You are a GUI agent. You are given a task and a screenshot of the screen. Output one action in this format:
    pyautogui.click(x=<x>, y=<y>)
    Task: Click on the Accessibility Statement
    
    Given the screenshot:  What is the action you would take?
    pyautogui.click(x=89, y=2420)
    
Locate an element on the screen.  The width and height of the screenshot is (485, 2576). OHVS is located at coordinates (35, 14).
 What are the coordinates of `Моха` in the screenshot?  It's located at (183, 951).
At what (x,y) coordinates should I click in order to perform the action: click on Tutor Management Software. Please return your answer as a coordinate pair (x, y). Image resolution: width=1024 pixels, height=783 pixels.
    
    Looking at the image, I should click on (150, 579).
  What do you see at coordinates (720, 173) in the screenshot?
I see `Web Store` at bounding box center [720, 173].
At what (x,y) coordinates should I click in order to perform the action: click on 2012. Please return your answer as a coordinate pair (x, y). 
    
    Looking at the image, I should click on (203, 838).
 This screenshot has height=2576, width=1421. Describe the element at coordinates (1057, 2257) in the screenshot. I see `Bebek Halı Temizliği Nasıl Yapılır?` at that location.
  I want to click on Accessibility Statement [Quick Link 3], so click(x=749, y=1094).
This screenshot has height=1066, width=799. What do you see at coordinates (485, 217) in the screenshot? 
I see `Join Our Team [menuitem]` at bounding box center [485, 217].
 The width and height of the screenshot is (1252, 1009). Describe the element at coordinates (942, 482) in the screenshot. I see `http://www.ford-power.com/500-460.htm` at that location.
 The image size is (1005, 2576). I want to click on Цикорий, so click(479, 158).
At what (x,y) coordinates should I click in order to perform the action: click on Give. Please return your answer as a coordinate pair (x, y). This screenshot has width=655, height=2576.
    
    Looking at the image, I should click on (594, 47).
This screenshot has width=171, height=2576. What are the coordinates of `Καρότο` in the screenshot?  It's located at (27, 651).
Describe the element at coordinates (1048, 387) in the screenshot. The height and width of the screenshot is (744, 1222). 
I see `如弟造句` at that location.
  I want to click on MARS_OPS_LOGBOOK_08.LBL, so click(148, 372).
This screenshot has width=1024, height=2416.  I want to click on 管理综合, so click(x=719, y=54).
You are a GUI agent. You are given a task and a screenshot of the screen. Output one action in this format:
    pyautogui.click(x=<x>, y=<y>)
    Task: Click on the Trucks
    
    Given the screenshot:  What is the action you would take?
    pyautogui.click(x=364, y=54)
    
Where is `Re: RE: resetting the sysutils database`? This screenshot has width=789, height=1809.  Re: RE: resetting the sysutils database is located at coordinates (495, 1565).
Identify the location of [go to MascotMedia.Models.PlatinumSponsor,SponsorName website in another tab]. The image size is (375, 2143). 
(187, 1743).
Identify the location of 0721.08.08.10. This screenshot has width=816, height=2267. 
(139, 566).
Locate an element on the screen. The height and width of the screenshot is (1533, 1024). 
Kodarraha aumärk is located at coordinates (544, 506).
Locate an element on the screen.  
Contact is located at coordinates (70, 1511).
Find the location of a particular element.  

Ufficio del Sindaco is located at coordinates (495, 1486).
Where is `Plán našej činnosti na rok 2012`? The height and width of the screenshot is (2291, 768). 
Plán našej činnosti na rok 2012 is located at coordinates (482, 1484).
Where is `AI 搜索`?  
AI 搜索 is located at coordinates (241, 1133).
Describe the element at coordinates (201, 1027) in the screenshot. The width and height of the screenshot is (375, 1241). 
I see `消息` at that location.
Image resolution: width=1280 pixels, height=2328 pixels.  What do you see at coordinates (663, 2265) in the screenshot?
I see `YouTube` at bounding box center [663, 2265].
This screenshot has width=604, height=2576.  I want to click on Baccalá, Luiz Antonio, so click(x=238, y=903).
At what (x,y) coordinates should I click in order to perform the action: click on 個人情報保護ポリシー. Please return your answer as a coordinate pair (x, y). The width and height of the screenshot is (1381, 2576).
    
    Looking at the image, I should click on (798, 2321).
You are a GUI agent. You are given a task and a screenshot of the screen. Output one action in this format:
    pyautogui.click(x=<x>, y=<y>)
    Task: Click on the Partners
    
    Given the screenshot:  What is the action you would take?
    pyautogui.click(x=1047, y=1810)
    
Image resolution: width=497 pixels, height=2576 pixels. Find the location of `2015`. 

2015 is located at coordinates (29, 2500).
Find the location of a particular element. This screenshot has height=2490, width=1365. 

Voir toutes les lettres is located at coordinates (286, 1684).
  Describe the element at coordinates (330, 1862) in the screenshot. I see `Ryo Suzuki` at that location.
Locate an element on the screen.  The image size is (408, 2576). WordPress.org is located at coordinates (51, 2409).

┄┄┄┄┄┄┄┄┄┄┄┄┄┄┄┄┄┄┄┄

Action item:
What is needed here is an exact reproduction of all the entries.

Exercise output:
You are a GUI agent. You are given a task and a screenshot of the screen. Output one action in this format:
    pyautogui.click(x=<x>, y=<y>)
    Task: Click on the Accessibility Statement
    
    Given the screenshot:  What is the action you would take?
    pyautogui.click(x=89, y=2420)
    
Locate an element on the screen.  The width and height of the screenshot is (485, 2576). OHVS is located at coordinates (35, 14).
 What are the coordinates of `Моха` in the screenshot?  It's located at (183, 951).
At what (x,y) coordinates should I click in order to perform the action: click on Tutor Management Software. Please return your answer as a coordinate pair (x, y). Image resolution: width=1024 pixels, height=783 pixels.
    
    Looking at the image, I should click on (150, 579).
  What do you see at coordinates (720, 173) in the screenshot?
I see `Web Store` at bounding box center [720, 173].
At what (x,y) coordinates should I click in order to perform the action: click on 2012. Please return your answer as a coordinate pair (x, y). 
    
    Looking at the image, I should click on (203, 838).
 This screenshot has height=2576, width=1421. Describe the element at coordinates (1057, 2257) in the screenshot. I see `Bebek Halı Temizliği Nasıl Yapılır?` at that location.
  I want to click on Accessibility Statement [Quick Link 3], so click(x=749, y=1094).
This screenshot has height=1066, width=799. What do you see at coordinates (485, 217) in the screenshot? 
I see `Join Our Team [menuitem]` at bounding box center [485, 217].
 The width and height of the screenshot is (1252, 1009). Describe the element at coordinates (942, 482) in the screenshot. I see `http://www.ford-power.com/500-460.htm` at that location.
 The image size is (1005, 2576). I want to click on Цикорий, so click(479, 158).
At what (x,y) coordinates should I click in order to perform the action: click on Give. Please return your answer as a coordinate pair (x, y). This screenshot has width=655, height=2576.
    
    Looking at the image, I should click on (594, 47).
This screenshot has width=171, height=2576. What are the coordinates of `Καρότο` in the screenshot?  It's located at (27, 651).
Describe the element at coordinates (1048, 387) in the screenshot. The height and width of the screenshot is (744, 1222). 
I see `如弟造句` at that location.
  I want to click on MARS_OPS_LOGBOOK_08.LBL, so click(148, 372).
This screenshot has width=1024, height=2416.  I want to click on 管理综合, so click(x=719, y=54).
You are a GUI agent. You are given a task and a screenshot of the screen. Output one action in this format:
    pyautogui.click(x=<x>, y=<y>)
    Task: Click on the Trucks
    
    Given the screenshot:  What is the action you would take?
    pyautogui.click(x=364, y=54)
    
Where is `Re: RE: resetting the sysutils database`? This screenshot has width=789, height=1809.  Re: RE: resetting the sysutils database is located at coordinates (495, 1565).
Identify the location of [go to MascotMedia.Models.PlatinumSponsor,SponsorName website in another tab]. The image size is (375, 2143). 
(187, 1743).
Identify the location of 0721.08.08.10. This screenshot has width=816, height=2267. 
(139, 566).
Locate an element on the screen. The height and width of the screenshot is (1533, 1024). 
Kodarraha aumärk is located at coordinates (544, 506).
Locate an element on the screen.  
Contact is located at coordinates (70, 1511).
Find the location of a particular element.  

Ufficio del Sindaco is located at coordinates (495, 1486).
Where is `Plán našej činnosti na rok 2012`? The height and width of the screenshot is (2291, 768). 
Plán našej činnosti na rok 2012 is located at coordinates (482, 1484).
Where is `AI 搜索`?  
AI 搜索 is located at coordinates (241, 1133).
Describe the element at coordinates (201, 1027) in the screenshot. The width and height of the screenshot is (375, 1241). 
I see `消息` at that location.
Image resolution: width=1280 pixels, height=2328 pixels.  What do you see at coordinates (663, 2265) in the screenshot?
I see `YouTube` at bounding box center [663, 2265].
This screenshot has width=604, height=2576.  I want to click on Baccalá, Luiz Antonio, so click(x=238, y=903).
At what (x,y) coordinates should I click in order to perform the action: click on 個人情報保護ポリシー. Please return your answer as a coordinate pair (x, y). The width and height of the screenshot is (1381, 2576).
    
    Looking at the image, I should click on (798, 2321).
You are a GUI agent. You are given a task and a screenshot of the screen. Output one action in this format:
    pyautogui.click(x=<x>, y=<y>)
    Task: Click on the Partners
    
    Given the screenshot:  What is the action you would take?
    pyautogui.click(x=1047, y=1810)
    
Image resolution: width=497 pixels, height=2576 pixels. Find the location of `2015`. 

2015 is located at coordinates (29, 2500).
Find the location of a particular element. This screenshot has height=2490, width=1365. 

Voir toutes les lettres is located at coordinates (286, 1684).
  Describe the element at coordinates (330, 1862) in the screenshot. I see `Ryo Suzuki` at that location.
Locate an element on the screen.  The image size is (408, 2576). WordPress.org is located at coordinates (51, 2409).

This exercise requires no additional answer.